This week, while promoting the universally-panned Liberal government’s two-month GST tax holiday, Finance Minister Chrystia Freeland told Canadians that they are simply experiencing a “disconnect” between her Liberal government’s messaging on the state of the economy and their own practical day-to-day economic realities.

The fact we aren’t “feeling” the messaging that the economy is “set for a soft landing” is “not great” for our economy, we are told. It affects our economic behaviour. It’s so bad, in fact, that “a lot of economists” have gone so far as to diagnose the rejection of the Liberals’ economic outlook as a “vibecession.” If this ridiculous diagnostic term sounds like it came from a 25-year old TikTok influencer — that’s because it did.

Kyla Scanlon, a resident of Louisville Kentucky, has been described as an American financial content creator. To her credit, she does appear to have an undergrad from the Gordon Ford College of Business. Her coined term “vibecession” appeared on her Summer 2022 Substack where she asked her readers at the time, “Are we manifesting a recession?”

The post appears exactly as you might expect. It rambles in the pseudo-psychological self-help tone we’ve come to expect from Gen-Z: “I know that there is too much going on to even begin to process what is happening, and I am hoping to talk about *why* some of the stuff feels so weird and bad in this piece. I sincerely hope that you are doing okay.” Its opening stickman graphic suggests that, to solve our “vibecession,” we simply need to dam up the “discourse” from our river of bad vibes to prevent it from washing over our reality. It even includes a Charles Bukowski poem.
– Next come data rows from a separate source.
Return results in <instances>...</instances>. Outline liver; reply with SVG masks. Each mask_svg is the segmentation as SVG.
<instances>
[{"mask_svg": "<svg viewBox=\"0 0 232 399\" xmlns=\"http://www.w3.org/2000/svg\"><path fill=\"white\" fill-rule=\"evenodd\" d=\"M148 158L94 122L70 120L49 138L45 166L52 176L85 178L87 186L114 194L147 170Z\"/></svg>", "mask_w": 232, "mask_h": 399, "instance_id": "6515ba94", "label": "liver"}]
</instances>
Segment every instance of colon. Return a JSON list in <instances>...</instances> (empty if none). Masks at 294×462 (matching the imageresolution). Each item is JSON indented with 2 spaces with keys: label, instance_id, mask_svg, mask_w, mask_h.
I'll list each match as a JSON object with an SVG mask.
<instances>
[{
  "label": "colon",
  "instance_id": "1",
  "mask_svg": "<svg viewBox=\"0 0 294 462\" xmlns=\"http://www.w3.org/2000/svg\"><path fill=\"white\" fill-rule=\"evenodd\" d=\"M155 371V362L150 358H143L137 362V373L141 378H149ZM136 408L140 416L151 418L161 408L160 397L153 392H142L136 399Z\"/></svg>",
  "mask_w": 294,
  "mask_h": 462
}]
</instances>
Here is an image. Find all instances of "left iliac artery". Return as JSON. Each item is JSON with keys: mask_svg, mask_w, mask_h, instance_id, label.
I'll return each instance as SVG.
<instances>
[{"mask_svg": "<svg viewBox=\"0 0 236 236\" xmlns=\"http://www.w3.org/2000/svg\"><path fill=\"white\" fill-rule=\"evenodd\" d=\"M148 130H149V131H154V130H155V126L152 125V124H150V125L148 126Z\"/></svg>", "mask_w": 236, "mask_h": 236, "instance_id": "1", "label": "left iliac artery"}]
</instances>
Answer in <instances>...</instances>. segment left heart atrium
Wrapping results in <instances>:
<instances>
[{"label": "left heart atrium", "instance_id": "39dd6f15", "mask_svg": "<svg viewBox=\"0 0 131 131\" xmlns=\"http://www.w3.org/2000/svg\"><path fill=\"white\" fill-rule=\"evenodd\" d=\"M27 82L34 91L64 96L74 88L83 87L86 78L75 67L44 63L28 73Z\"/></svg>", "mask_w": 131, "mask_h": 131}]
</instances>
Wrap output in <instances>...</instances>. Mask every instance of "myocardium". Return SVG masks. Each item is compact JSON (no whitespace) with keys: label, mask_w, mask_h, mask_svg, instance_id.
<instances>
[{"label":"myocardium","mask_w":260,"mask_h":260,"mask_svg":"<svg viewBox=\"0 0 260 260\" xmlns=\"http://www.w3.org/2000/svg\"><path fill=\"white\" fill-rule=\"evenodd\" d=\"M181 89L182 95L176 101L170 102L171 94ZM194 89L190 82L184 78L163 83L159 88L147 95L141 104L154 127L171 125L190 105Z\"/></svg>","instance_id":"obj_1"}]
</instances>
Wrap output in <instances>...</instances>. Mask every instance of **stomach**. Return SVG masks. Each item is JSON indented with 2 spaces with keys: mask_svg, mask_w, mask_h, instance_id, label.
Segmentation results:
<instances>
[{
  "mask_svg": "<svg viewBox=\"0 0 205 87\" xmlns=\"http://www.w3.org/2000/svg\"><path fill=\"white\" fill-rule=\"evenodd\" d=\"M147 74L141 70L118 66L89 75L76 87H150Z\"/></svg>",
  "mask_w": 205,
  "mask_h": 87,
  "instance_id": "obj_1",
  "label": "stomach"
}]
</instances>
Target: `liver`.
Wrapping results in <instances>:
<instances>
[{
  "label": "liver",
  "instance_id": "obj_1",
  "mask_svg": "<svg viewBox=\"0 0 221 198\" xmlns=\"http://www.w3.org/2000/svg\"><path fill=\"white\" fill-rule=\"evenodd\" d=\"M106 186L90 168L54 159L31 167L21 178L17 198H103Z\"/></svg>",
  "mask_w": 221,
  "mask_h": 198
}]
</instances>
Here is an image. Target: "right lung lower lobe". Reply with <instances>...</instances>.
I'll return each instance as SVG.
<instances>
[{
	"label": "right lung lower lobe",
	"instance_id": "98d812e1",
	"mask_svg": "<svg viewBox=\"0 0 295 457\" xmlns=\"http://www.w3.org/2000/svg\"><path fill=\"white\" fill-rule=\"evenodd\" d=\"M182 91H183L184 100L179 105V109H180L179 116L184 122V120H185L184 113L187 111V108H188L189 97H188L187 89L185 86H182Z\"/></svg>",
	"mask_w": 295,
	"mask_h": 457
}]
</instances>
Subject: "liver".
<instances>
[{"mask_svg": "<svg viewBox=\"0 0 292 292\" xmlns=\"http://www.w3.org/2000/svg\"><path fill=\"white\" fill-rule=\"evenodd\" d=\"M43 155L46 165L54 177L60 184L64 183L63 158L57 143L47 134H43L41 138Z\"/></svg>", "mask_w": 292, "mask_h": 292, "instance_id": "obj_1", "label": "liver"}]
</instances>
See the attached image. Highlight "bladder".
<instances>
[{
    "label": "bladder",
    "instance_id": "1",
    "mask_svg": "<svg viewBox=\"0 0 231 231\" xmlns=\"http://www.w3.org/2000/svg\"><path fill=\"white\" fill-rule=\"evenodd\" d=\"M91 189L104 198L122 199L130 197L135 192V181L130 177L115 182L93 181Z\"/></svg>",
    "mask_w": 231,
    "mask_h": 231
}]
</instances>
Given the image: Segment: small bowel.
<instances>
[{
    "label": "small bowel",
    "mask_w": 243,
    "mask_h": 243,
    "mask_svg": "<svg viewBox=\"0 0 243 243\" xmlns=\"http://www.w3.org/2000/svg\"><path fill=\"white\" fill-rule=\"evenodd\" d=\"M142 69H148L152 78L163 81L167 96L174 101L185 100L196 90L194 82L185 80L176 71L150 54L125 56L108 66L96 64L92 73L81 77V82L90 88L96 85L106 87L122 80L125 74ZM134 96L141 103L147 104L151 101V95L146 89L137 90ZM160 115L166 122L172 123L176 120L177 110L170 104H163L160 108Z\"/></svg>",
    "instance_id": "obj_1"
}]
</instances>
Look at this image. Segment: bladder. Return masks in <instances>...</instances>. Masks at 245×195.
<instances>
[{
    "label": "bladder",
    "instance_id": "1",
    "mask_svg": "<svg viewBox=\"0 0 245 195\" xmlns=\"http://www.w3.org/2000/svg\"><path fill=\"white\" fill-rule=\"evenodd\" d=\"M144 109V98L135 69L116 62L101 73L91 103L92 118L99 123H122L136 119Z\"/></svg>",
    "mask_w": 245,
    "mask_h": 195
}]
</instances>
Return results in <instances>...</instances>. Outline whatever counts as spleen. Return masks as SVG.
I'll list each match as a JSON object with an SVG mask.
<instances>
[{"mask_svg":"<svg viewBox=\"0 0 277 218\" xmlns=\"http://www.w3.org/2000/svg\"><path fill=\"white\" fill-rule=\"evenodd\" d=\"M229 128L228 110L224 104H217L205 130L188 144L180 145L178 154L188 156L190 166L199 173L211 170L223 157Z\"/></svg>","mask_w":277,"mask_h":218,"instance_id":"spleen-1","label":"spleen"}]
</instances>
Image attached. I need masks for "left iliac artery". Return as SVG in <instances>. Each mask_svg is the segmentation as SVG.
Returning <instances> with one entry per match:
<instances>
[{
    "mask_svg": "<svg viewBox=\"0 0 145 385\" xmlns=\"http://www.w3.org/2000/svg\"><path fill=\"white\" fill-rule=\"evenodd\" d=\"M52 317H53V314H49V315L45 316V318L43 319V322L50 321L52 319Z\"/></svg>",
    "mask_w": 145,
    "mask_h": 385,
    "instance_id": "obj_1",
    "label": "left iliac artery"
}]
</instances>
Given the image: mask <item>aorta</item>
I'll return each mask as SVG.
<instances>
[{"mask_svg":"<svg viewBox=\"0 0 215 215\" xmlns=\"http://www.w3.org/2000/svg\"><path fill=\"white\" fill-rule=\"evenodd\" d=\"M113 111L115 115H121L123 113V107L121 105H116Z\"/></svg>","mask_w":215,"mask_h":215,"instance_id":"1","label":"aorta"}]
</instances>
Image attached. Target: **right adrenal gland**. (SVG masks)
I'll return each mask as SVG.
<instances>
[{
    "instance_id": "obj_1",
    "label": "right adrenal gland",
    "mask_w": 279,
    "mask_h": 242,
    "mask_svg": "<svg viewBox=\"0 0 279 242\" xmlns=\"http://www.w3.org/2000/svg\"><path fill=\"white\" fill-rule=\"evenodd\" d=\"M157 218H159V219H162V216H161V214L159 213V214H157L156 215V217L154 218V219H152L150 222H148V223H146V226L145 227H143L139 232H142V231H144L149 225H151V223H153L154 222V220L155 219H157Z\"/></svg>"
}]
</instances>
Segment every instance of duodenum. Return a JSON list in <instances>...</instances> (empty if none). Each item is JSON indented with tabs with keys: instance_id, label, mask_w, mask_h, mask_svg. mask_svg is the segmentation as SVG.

The same year, Scanlon’s theory that we are manifesting a poor economy rather than the more obvious explanation that we are suffering through one, somehow made it all the way to the New York Times as a guest essay titled, “The Vibes in the Economy Are …Weird. Really Weird.” Interestingly, the link to the study that purports to prove her theory that it is vibes and not our economic realities that affect our spending behaviours has since been “unalived.” The link is dead.

In 2024, Scanlon’s theory made it’s way to its proper home in Cultural Vibrations: New Paradigms 2024,” a journal published by “thesis-led venture capital firm” Hannah Grey. One page of the journal titled, “Navigating the Vibecession,” is dedicated to Scanlon’s TikTok page. In fact, the entire page is screenshots of Kyla’s face on TikTok with topic thought bubbles including “Zuck goggles,” “confusing data,” and “Tswift nostalgia” — which I can only assume has something to do with Taylor Swift.

As of September this year, the Biden White House and Federal Reserve starting taking her musings as serious economic advice.

So, directly or indirectly, a 25-year-old Kyla Scanlon was the “economist” Freeland was referring to when she claimed the vibecession is on us.

But it’s not the fault, by any means, of a 25-year-old TikTok star that a major media outlet and governments have used her cultural musings as economic advice. That’s on them.

By Freeland’s logic, we all may have caused the “vibecession” by taking her anecdotal advice to cut our cost of living by cancelling our Disney Plus subscriptions.

Occam’s razor states the simplest explanation is usually the best, and here it is: People are not spending. And it isn’t because we have bad vibes.

Forgive me the personal anecdote, but groceries to feed my family of four cost $1000 a month not that long ago. Now, they cost over $1400. And it has nothing to do with making more extravagant choices. Likewise, gas prices have risen. None of this has to do with “feelings.” None of it has been manifested into existence by myself or other Canadians.

Don’t let the Liberal government gaslight you into accepting the cultural theories of a TikTok influencer as an explanation for your economic realities — what you’re experiencing is the very real effects of nine years of Liberal governance and poor polices. You did not bring this on yourselves.